Давно то было, в годы мальчишеские, но вспомнилось ясно: опушка займищного леса, голубые ульи, гудение пчел, медогонка… вперемежку ручку ее крутили, и тягучая медовая струя, светлая в солнце, лилась и лилась. И дед, припадая на калеченую ногу, суетился рядом.
Хозяин заварил свежего чаю, гостю налил и себе, хлебнул пахучего пития и сказал, поднимая глаза на Лунякина:
– Я чувствую, ты сейчас на меня грешишь. Понимаю… Мол, дед тебе столько помогал, вместо матери-отца остался. Да, помогал. Много помог. Спасибо ему. Но я-то хочу как лучше. Тоже по-хорошему.
– Для кого лучше?
– Как для кого? Для деда. Ему спокойнее: уход, врачи, ровесники вокруг. Поговорят, потолкуют. Веселей идет жизнь. А здесь он в четырех стенах, один да один. Лишь вечером собираемся. Ему и поесть по-человечески никто не подаст. И с ногой у него совсем плохо стало. В туалет и то… Пока дошкандыляет… Глядишь, обсикается. А там лучше.
– Лучше-то, может, и лучше, – задумчиво сказал Лунякин. – Но зачем вы его сюда тянули? Старушку эту прогнали. Они б, может, жили и жили…
– Кто ее прогонял, она сама ушла.
– Рассказывай… – усмехнулся Лунякин. – Твоя ж на нее шумела. «Уходи! Ты – чужая! – передразнил он. – Хочешь завладать!»
– Но это же правда, – вступился за жену хозяин. – Она и хотела захватить все. Бабаня умерла, и она сразу подлезла. Любовь… В такие-то годы… На пенсию дедову она польстилась да на хату. Вот и все.
После смерти жены к деду приклонилась тоже одинокая пожилая женщина. Сначала приходила сварить да постирать, а он в ее хозяйстве помогал топором да молотком. Потом она вовсе к нему перешла. Но ненадолго. Приехал из города внук с женою и поломали все.
– А сейчас лучше вышло? – спросил Лунякин. – Бабку прогнали. Хату продали… Пять тысяч несчастных…
– Ты чего же хочешь сказать, что мы из-за этих денег деда и забрали?
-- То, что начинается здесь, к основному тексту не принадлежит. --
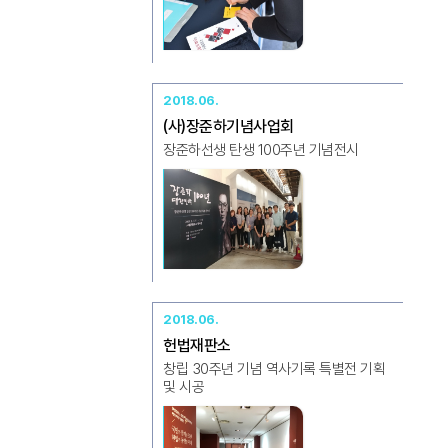
2018.06.
(사)장준하기념사업회
장준하선생 탄생 100주년 기념전시
2018.06.
헌법재판소
창립 30주년 기념 역사기록 특별전 기획
및 시공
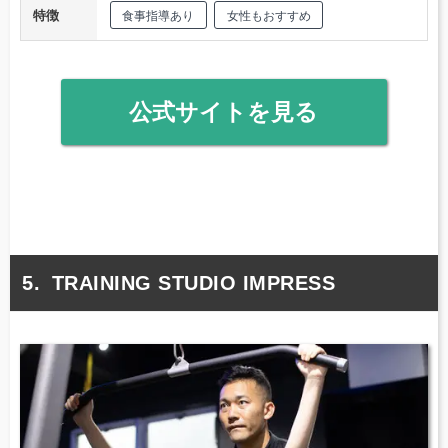
特徴
食事指導あり
女性もおすすめ
公式サイトを見る
TRAINING STUDIO IMPRESS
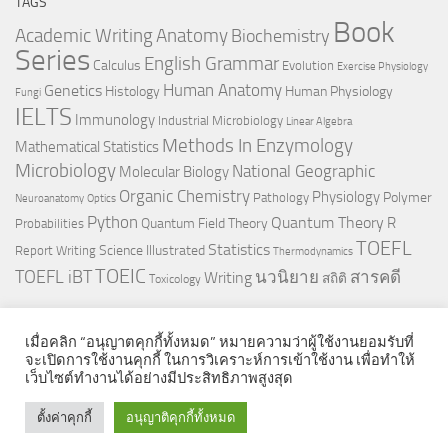
TAGS
Book
Anatomy
Academic Writing
Biochemistry
Series
English Grammar
Calculus
Evolution
Exercise Physiology
Genetics
Human Anatomy
Histology
Human Physiology
Fungi
IELTS
Immunology
Industrial Microbiology
Linear Algebra
Methods In Enzymology
Mathematical Statistics
Microbiology
National Geographic
Molecular Biology
Organic Chemistry
Physiology
Polymer
Pathology
Neuroanatomy
Optics
Python
Quantum Theory
R
Quantum Field Theory
Probabilities
TOEFL
Statistics
Science Illustrated
Report Writing
Thermodynamics
TOEIC
TOEFL iBT
นวนิยาย
สารคดี
Writing
สถิติ
Toxicology
เมื่อคลิก “อนุญาตคุกกี้ทั้งหมด” หมายความว่าผู้ใช้งานยอมรับที่
จะเปิดการใช้งานคุกกี้ ในการวิเคราะห์การเข้าใช้งาน เพื่อทำให้
เว็บไซต์ทำงานได้อย่างมีประสิทธิภาพสูงสุด
© 2026. All Rights Reserved.
ตั้งค่าคุกกี้
อนุญาติคุกกี้ทั้งหมด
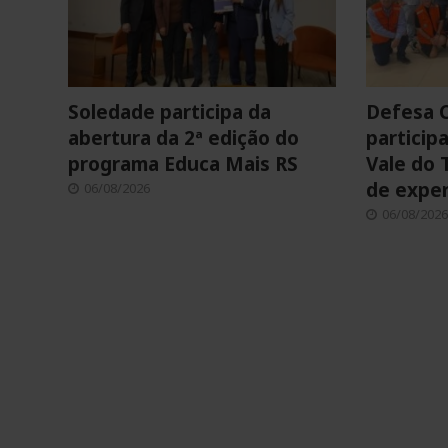
Soledade participa da
Defesa C
abertura da 2ª edição do
particip
programa Educa Mais RS
Vale do 
de exper
06/08/2026
06/08/2026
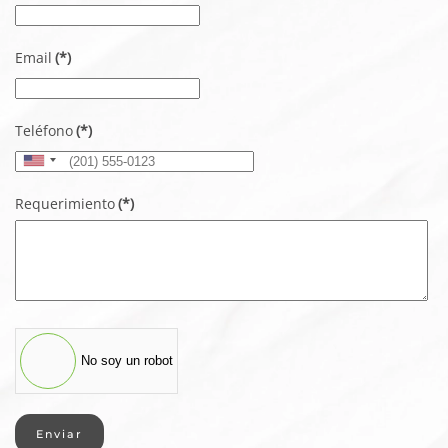
Email
(*)
Teléfono
(*)
United
States
Requerimiento
(*)
+1
No soy un robot
Enviar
– Нет, этого я не говорю. Тут, как говорится, бог вам судья. Но деда мне жалко. И конечно, это я прямо скажу, ты не обижайся, раз уж забрали его, и бабку прогнали, и хату продали, то надо было до конца и докормить. Уж коли с места тронули.
– А я тебе еще раз говорю, – начал сердиться хозяин. – Ему там лучше. Там уход, врачи. А здесь – один да один. И некому за ним приглядеть. Он ходить стал совсем плохо. В туалет не дойдет… По коридору – лужа.
– Ну и подтерли бы, какая беда… Сам-то каким был? Не помнишь? Бабка матрацы сушить не успевала.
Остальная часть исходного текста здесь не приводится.